Registros excepcionales de jaguares y pumas respaldan la diversidad de Sierra de las Minas
En los meses recientes, las cámaras trampa instaladas gracias al proyecto Protección de los hábitats del jaguar en Guatemala —apoyado financieramente por la oficina regional de WWF Mesoamérica— han captado imágenes inéditas. Entre los hallazgos más sobresalientes, destaca el registro de un jaguar macho y una hembra, una confirmación significativa que sugiere la existencia de parejas reproductivas activas en el área, según Defensores de la Naturaleza. Además, las cámaras han recogido imágenes de diversos pumas recorriendo diferentes rutas del bosque, un dato que extiende el rango de distribución que muchos atribuían exclusivamente a la selva petenera.
La existencia comprobada de estas especies fue precedida durante años por relatos locales: huellas en caminos, avistamientos por parte de habitantes y testimonios de quienes han transitado la montaña desde hace décadas. La experiencia de guías y guardarecursos como Óscar Hernández, conocedor de la Sierra desde la infancia, resultó esencial para situar estratégicamente los dispositivos de monitoreo, según la organización.
El monitoreo científico revela datos sin precedentes sobre los felinos de altura
Una cifra resalta en los resultados obtenidos: uno de los jaguares identificados fue registrado a 2.700 metros sobre el nivel del mar, uno de los registros altitudinales más elevados conocidos para la especie a lo largo de toda su distribución continental. Este hallazgo proporciona información valiosa sobre la adaptabilidad de los jaguares y abre nuevas líneas de investigación sobre su comportamiento y ecología, según el reporte difundido por Defensores de la Naturaleza y WWF.
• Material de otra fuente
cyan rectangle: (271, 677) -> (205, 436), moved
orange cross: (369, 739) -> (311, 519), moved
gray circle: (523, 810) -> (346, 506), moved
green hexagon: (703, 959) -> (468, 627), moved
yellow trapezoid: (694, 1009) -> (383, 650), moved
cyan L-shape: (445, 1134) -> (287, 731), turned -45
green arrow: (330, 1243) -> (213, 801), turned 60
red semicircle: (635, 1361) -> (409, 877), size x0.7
El material visual compartido demuestra la vida secreta de estos animales y permite escuchar incluso el silencio del bosque y el sonido de las pisadas del jaguar desplazándose sin advertir la presencia de la cámara, aportando pruebas directas de su actividad y desplazamiento en la zona.
Cooperación y ciencia ciudadana: claves para proteger la fauna de la Sierra de las Minas
La labor conjunta de científicos, organizaciones ambientalistas y comunidades locales refleja una estrategia de conservación basada en la integración de conocimiento tradicional y monitoreo tecnológico. Bajo la coordinación de Luis Trujillo Sosa y el equipo de Defensores de la Naturaleza, el uso de cámaras trampa en senderos y pasos clave aseguró la detección precisa de la fauna silvestre en puntos estratégicos del paisaje.
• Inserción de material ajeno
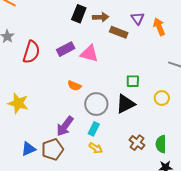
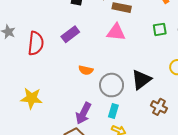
pink triangle: (89, 54) -> (116, 32), moved
green square: (133, 81) -> (160, 29), moved
brown cross: (137, 143) -> (159, 107), moved

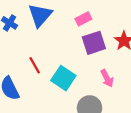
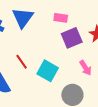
pink rectangle: (83, 19) -> (61, 18), turned 40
El proyecto Protección de los hábitats del jaguar en Guatemala, llevado adelante por WWF y sus aliados, no solo aporta financiamiento y tecnología, sino que promueve la participación directa de las comunidades que habitan y cuidan la Sierra. La presencia reiterada de pumas y jaguares —ahora respaldada por pruebas irrebatibles— recalca la urgencia de conservar estos ecosistemas para garantizar la viabilidad de las poblaciones de grandes felinos y la integridad del bosque nuboso de Centroamérica.